Exercise. I'd like the entries repeated exactly, pictures omitted.

Extracted records.

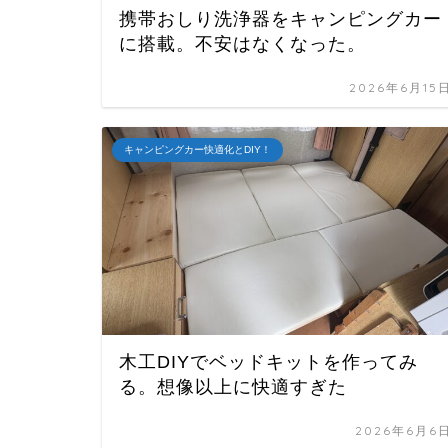
携帯おしり洗浄器をキャンピングカー
に搭載。不安はなくなった。
2026年6月15
キャンピングカー快適化とDIY！
木工DIYでベッドキットを作ってみ
る。想像以上に快適すぎた
2026年6月6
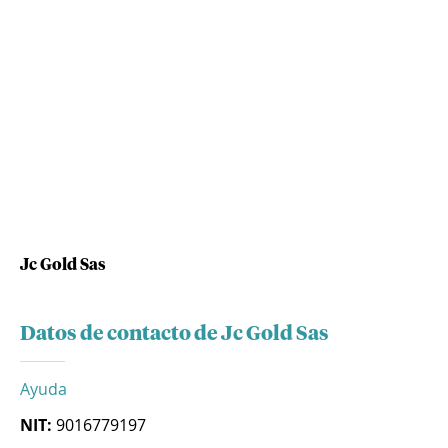
Jc Gold Sas
Datos de contacto de Jc Gold Sas
Ayuda
NIT:
9016779197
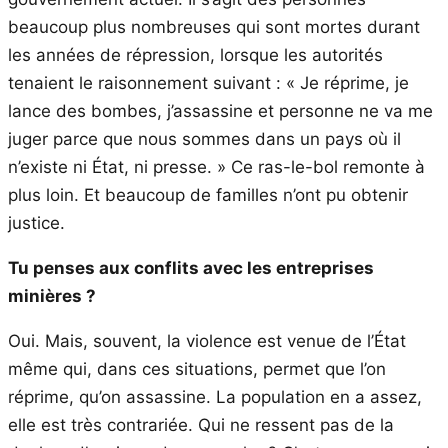
beaucoup plus nombreuses qui sont mortes durant
les années de répression, lorsque les autorités
tenaient le raisonnement suivant : « Je réprime, je
lance des bombes, j’assassine et personne ne va me
juger parce que nous sommes dans un pays où il
n’existe ni État, ni presse. » Ce ras-le-bol remonte à
plus loin. Et beaucoup de familles n’ont pu obtenir
justice.
Tu penses aux conflits avec les entreprises
minières ?
Oui. Mais, souvent, la violence est venue de l’État
même qui, dans ces situations, permet que l’on
réprime, qu’on assassine. La population en a assez,
elle est très contrariée. Qui ne ressent pas de la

Response to the task.
携帯おしり洗浄器をキャンピングカー
に搭載。不安はなくなった。
2026年6月15
キャンピングカー快適化とDIY！
木工DIYでベッドキットを作ってみ
る。想像以上に快適すぎた
2026年6月6
Jc Gold Sas
Datos de contacto de Jc Gold Sas
Ayuda
NIT:
9016779197
beaucoup plus nombreuses qui sont mortes durant
les années de répression, lorsque les autorités
tenaient le raisonnement suivant : « Je réprime, je
lance des bombes, j’assassine et personne ne va me
juger parce que nous sommes dans un pays où il
n’existe ni État, ni presse. » Ce ras-le-bol remonte à
plus loin. Et beaucoup de familles n’ont pu obtenir
justice.
Tu penses aux conflits avec les entreprises
minières ?
Oui. Mais, souvent, la violence est venue de l’État
même qui, dans ces situations, permet que l’on
réprime, qu’on assassine. La population en a assez,
elle est très contrariée. Qui ne ressent pas de la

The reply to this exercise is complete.